↓↓↓

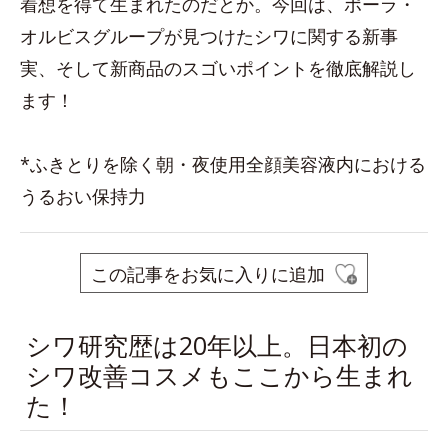
着想を得て生まれたのだとか。今回は、ポーラ・
オルビスグループが見つけたシワに関する新事
実、そして新商品のスゴいポイントを徹底解説し
ます！
*ふきとりを除く朝・夜使用全顔美容液内における
うるおい保持力
この記事をお気に入りに追加
シワ研究歴は20年以上。日本初の
シワ改善コスメもここから生まれ
た！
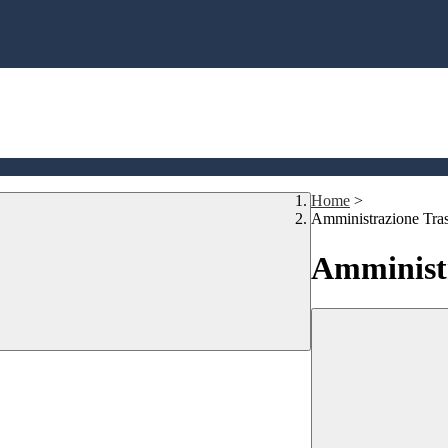
Home
>
Amministrazione Tra
Amministr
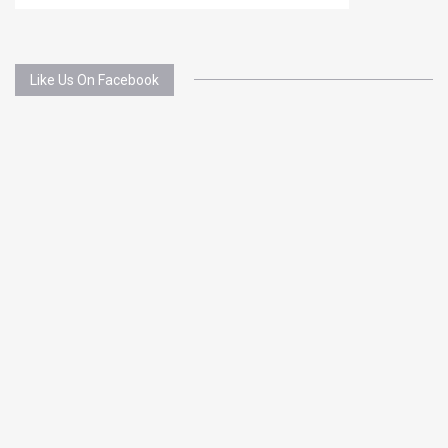
Like Us On Facebook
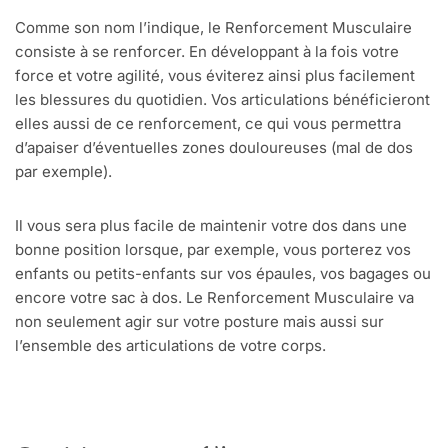
Comme son nom l’indique, le Renforcement Musculaire
consiste à se renforcer. En développant à la fois votre
force et votre agilité, vous éviterez ainsi plus facilement
les blessures du quotidien. Vos articulations bénéficieront
elles aussi de ce renforcement, ce qui vous permettra
d’apaiser d’éventuelles zones douloureuses (mal de dos
par exemple).
Il vous sera plus facile de maintenir votre dos dans une
bonne position lorsque, par exemple, vous porterez vos
enfants ou petits-enfants sur vos épaules, vos bagages ou
encore votre sac à dos. Le Renforcement Musculaire va
non seulement agir sur votre posture mais aussi sur
l’ensemble des articulations de votre corps.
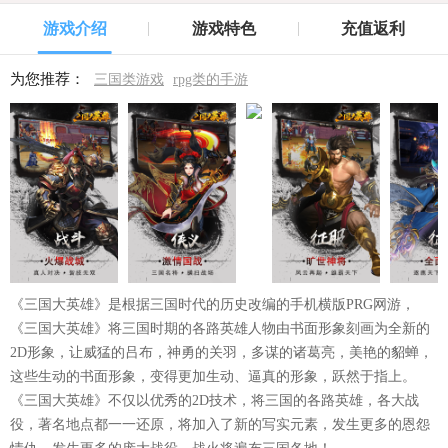
游戏介绍
游戏特色
充值返利
为您推荐：
三国类游戏
rpg类的手游
《三国大英雄》是根据三国时代的历史改编的手机横版PRG网游，
《三国大英雄》将三国时期的各路英雄人物由书面形象刻画为全新的
2D形象，让威猛的吕布，神勇的关羽，多谋的诸葛亮，美艳的貂蝉，
这些生动的书面形象，变得更加生动、逼真的形象，跃然于指上。
《三国大英雄》不仅以优秀的2D技术，将三国的各路英雄，各大战
役，著名地点都一一还原，将加入了新的写实元素，发生更多的恩怨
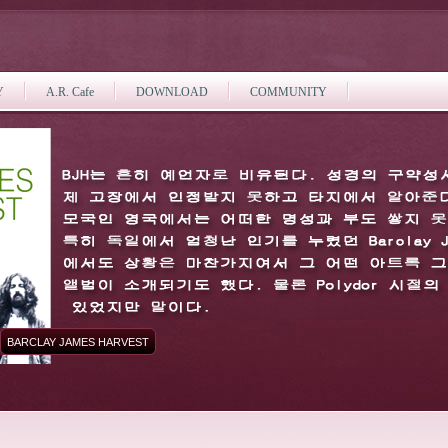
Y
A.R. Cafe
DOWNLOAD
COMMUNITY
BARCLAY JAMES HARVEST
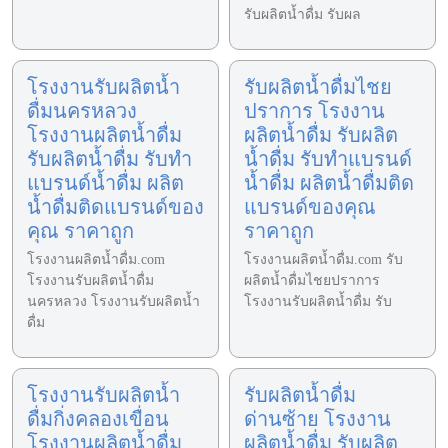
รับผลิตน้ำดื่ม รับผล
โรงงานรับผลิตน้ำ
รับผลิตน้ำดื่มไชย
ดื่มนครหลวง
ปราการ โรงงาน
โรงงานผลิตน้ำดื่ม
ผลิตน้ำดื่ม รับผลิต
รับผลิตน้ำดื่ม รับทำ
น้ำดื่ม รับทำแบรนด์
แบรนด์น้ำดื่ม ผลิต
น้ำดื่ม ผลิตน้ำดื่มติด
น้ำดื่มติดแบรนด์ของ
แบรนด์ของคุณ
คุณ ราคาถูก
ราคาถูก
โรงงานผลิตน้ำดื่ม.com
โรงงานผลิตน้ำดื่ม.com รับ
โรงงานรับผลิตน้ำดื่ม
ผลิตน้ำดื่มไชยปราการ
นครหลวง โรงงานรับผลิตน้ำ
โรงงานรับผลิตน้ำดื่ม รับ
ดื่ม
โรงงานรับผลิตน้ำ
รับผลิตน้ำดื่ม
ดื่มกิ่งคลองเขื่อน
ด่านซ้าย โรงงาน
โรงงานผลิตน้ำดื่ม
ผลิตน้ำดื่ม รับผลิต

↑↑↑

Please copy out each line of the listing above that contains the string "三国大英雄".

• ANSWER SECTION
《三国大英雄》是根据三国时代的历史改编的手机横版PRG网游，
《三国大英雄》将三国时期的各路英雄人物由书面形象刻画为全新的
《三国大英雄》不仅以优秀的2D技术，将三国的各路英雄，各大战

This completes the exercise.